Begin at the top of the records below and print each line exactly until the line containing "mucho con antropología, con" has been printed; any pictures are to be left out.
━━━━━━━━━━━━━━━━━━━━
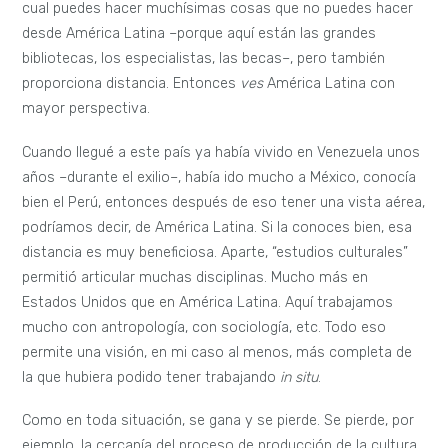
cual puedes hacer muchísimas cosas que no puedes hacer
desde América Latina –porque aquí están las grandes
bibliotecas, los especialistas, las becas–, pero también
proporciona distancia. Entonces
ves
América Latina con
mayor perspectiva.
Cuando llegué a este país ya había vivido en Venezuela unos
años –durante el exilio–, había ido mucho a México, conocía
bien el Perú, entonces después de eso tener una vista aérea,
podríamos decir, de América Latina. Si la conoces bien, esa
distancia es muy beneficiosa. Aparte, “estudios culturales”
permitió articular muchas disciplinas. Mucho más en
Estados Unidos que en América Latina. Aquí trabajamos
mucho con antropología, con sociología, etc. Todo eso
permite una visión, en mi caso al menos, más completa de
la que hubiera podido tener trabajando
in situ
.
Como en toda situación, se gana y se pierde. Se pierde, por
ejemplo, la cercanía del proceso de producción de la cultura.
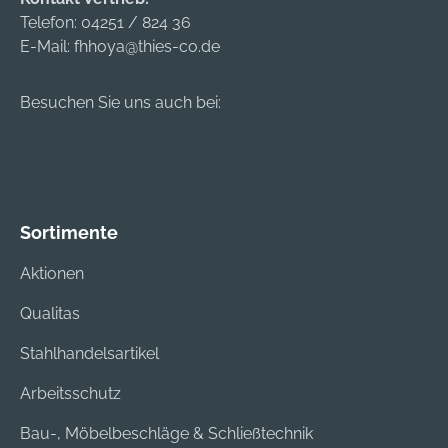
Telefon:
04251 / 824 36
E-Mail:
fhhoya@thies-co.de
Besuchen Sie uns auch bei:
Sortimente
Aktionen
Qualitas
Stahlhandelsartikel
Arbeitsschutz
Bau-, Möbelbeschläge & Schließtechnik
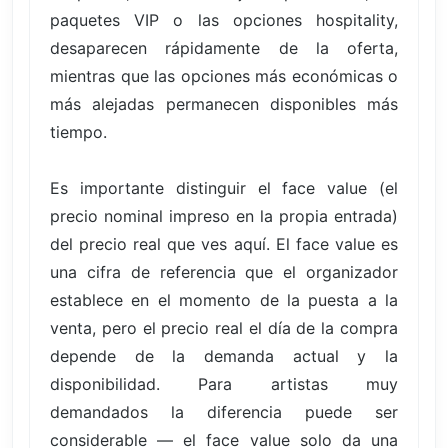
paquetes VIP o las opciones hospitality,
desaparecen rápidamente de la oferta,
mientras que las opciones más económicas o
más alejadas permanecen disponibles más
tiempo.
Es importante distinguir el face value (el
precio nominal impreso en la propia entrada)
del precio real que ves aquí. El face value es
una cifra de referencia que el organizador
establece en el momento de la puesta a la
venta, pero el precio real el día de la compra
depende de la demanda actual y la
disponibilidad. Para artistas muy
demandados la diferencia puede ser
considerable — el face value solo da una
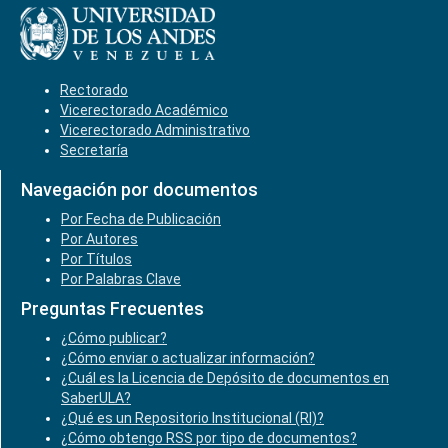
Rectorado
Vicerectorado Académico
Vicerectorado Administrativo
Secretaría
Navegación por documentos
Por Fecha de Publicación
Por Autores
Por Títulos
Por Palabras Clave
Preguntas Frecuentes
¿Cómo publicar?
¿Cómo enviar o actualizar información?
¿Cuál es la Licencia de Depósito de documentos en
SaberULA?
¿Qué es un Repositorio Institucional (RI)?
¿Cómo obtengo RSS por tipo de documentos?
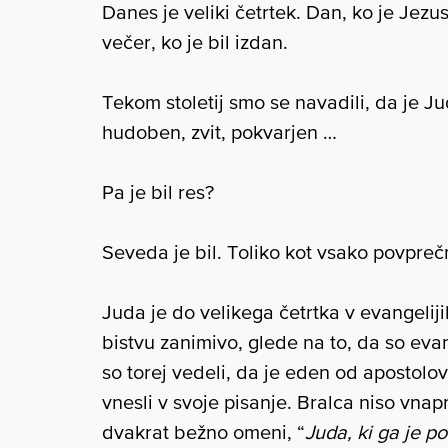
Danes je veliki četrtek. Dan, ko je Jezus 
večer, ko je bil izdan.
Tekom stoletij smo se navadili, da je Jud
hudoben, zvit, pokvarjen …
Pa je bil res?
Seveda je bil. Toliko kot vsako povprečn
Juda je do velikega četrtka v evangelij
bistvu zanimivo, glede na to, da so evang
so torej vedeli, da je eden od apostolo
vnesli v svoje pisanje. Bralca niso vna
dvakrat bežno omeni, “
Juda, ki ga je p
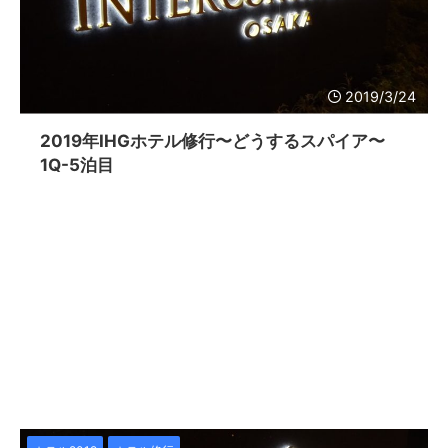
2019/3/24
2019年IHGホテル修行〜どうするスパイア〜
1Q-5泊目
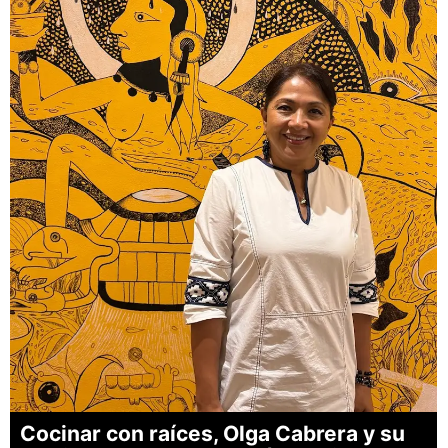
Cocinar con raíces, Olga Cabrera y su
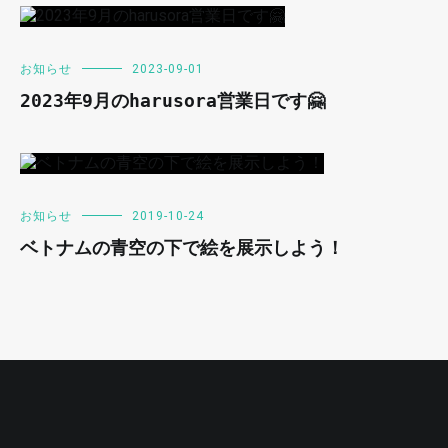
お知らせ
2023-09-01
2023年9月のharusora営業日です🤗
お知らせ
2019-10-24
ベトナムの青空の下で絵を展示しよう！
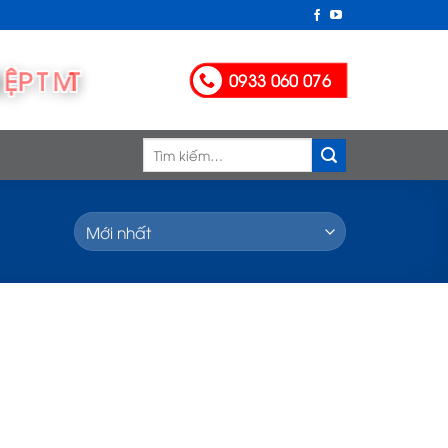
0933 060 076
Tìm
kiếm:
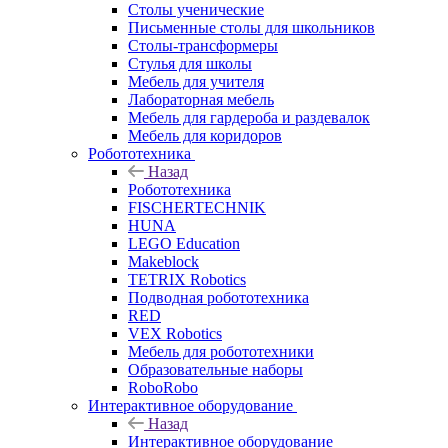
Столы ученические
Письменные столы для школьников
Столы-трансформеры
Стулья для школы
Мебель для учителя
Лабораторная мебель
Мебель для гардероба и раздевалок
Мебель для коридоров
Робототехника
Назад
Робототехника
FISCHERTECHNIK
HUNA
LEGO Education
Makeblock
TETRIX Robotics
Подводная робототехника
RED
VEX Robotics
Мебель для робототехники
Образовательные наборы
RoboRobo
Интерактивное оборудование
Назад
Интерактивное оборудование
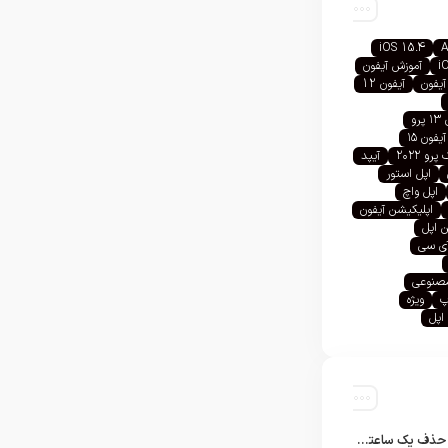
iOS 15.4
A
i
آموزش آیفون
آیفون
آیفون 12
رو
آیفون ۱۵
رو ۲۰۲۲
آیپد
اپل استور
اپل واچ
اپلیکیشن آیفون
 اپل
آی سی
صنوعی
پ
ویژه
اپل
تلگرام پس از حذف یک ساعته به اپ استور بازگشت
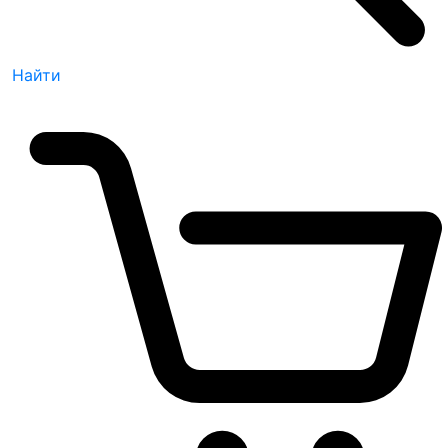
Найти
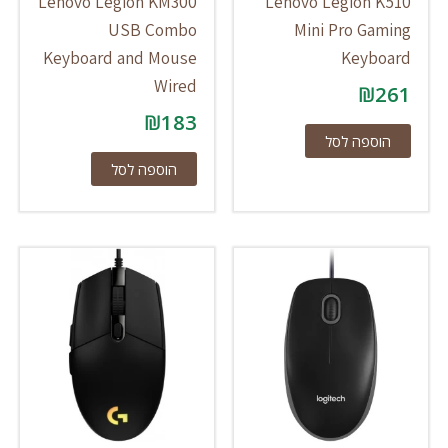
Lenovo Legion KM300
Lenovo Legion K510
USB Combo
Mini Pro Gaming
Keyboard and Mouse
Keyboard
Wired
₪
261
₪
183
הוספה לסל
הוספה לסל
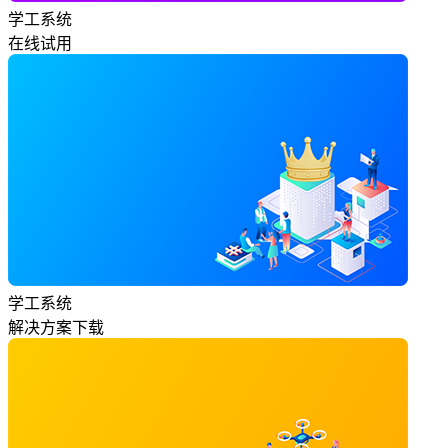
学工系统
在线试用
学工系统
解决方案下载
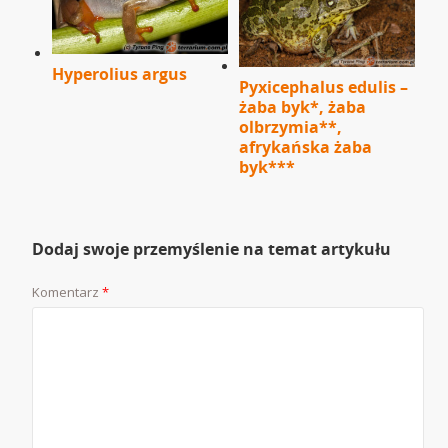
Hyperolius argus
Pyxicephalus edulis –
żaba byk*, żaba
olbrzymia**,
afrykańska żaba
byk***
Dodaj swoje przemyślenie na temat artykułu
Komentarz
*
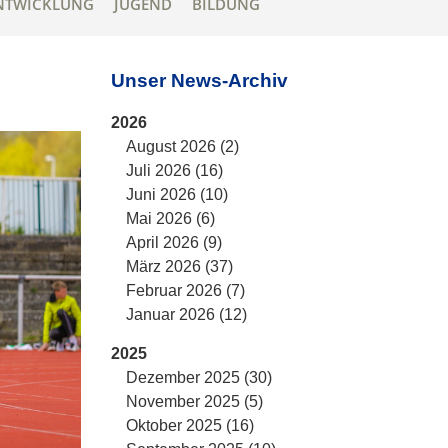
NTWICKLUNG
JUGEND
BILDUNG
Unser News-Archiv
2026
August 2026 (2)
Juli 2026 (16)
Juni 2026 (10)
Mai 2026 (6)
April 2026 (9)
März 2026 (37)
Februar 2026 (7)
Januar 2026 (12)
2025
Dezember 2025 (30)
November 2025 (5)
Oktober 2025 (16)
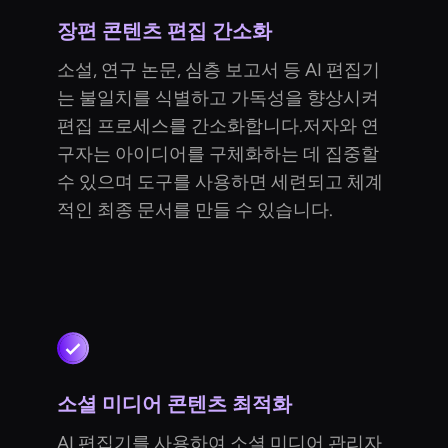
장편 콘텐츠 편집 간소화
소설, 연구 논문, 심층 보고서 등 AI 편집기
는 불일치를 식별하고 가독성을 향상시켜
편집 프로세스를 간소화합니다.저자와 연
구자는 아이디어를 구체화하는 데 집중할
수 있으며 도구를 사용하면 세련되고 체계
적인 최종 문서를 만들 수 있습니다.
소셜 미디어 콘텐츠 최적화
AI 편집기를 사용하여 소셜 미디어 관리자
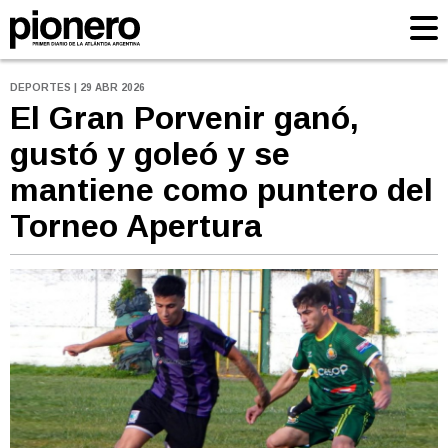
DEPORTES | 29 ABR 2026
El Gran Porvenir ganó,
gustó y goleó y se
mantiene como puntero del
Torneo Apertura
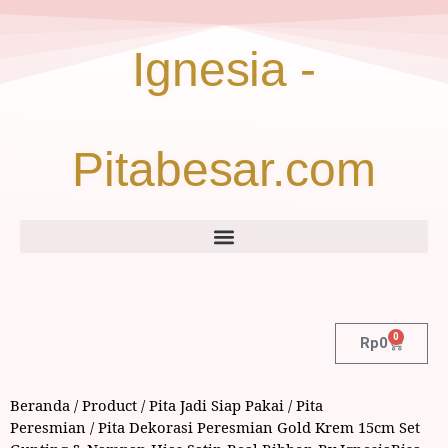
Ignesia -
Pitabesar.com
0
Rp
0
Beranda
/
Product
/
Pita Jadi Siap Pakai
/
Pita
Peresmian
/ Pita Dekorasi Peresmian Gold Krem 15cm Set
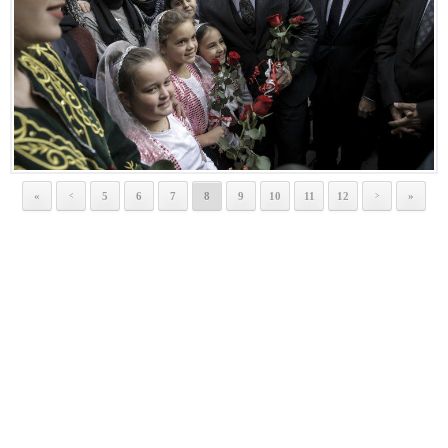
«
5
6
7
8
9
10
11
12
»
<
>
━━━━━━━━━━━━━━━━━━━━
**EXERCISE SOLUTION:**
cual puedes hacer muchísimas cosas que no puedes hacer
desde América Latina –porque aquí están las grandes
bibliotecas, los especialistas, las becas–, pero también
proporciona distancia. Entonces
ves
América Latina con
mayor perspectiva.
Cuando llegué a este país ya había vivido en Venezuela unos
años –durante el exilio–, había ido mucho a México, conocía
bien el Perú, entonces después de eso tener una vista aérea,
podríamos decir, de América Latina. Si la conoces bien, esa
distancia es muy beneficiosa. Aparte, “estudios culturales”
permitió articular muchas disciplinas. Mucho más en
Estados Unidos que en América Latina. Aquí trabajamos
mucho con antropología, con sociología, etc. Todo eso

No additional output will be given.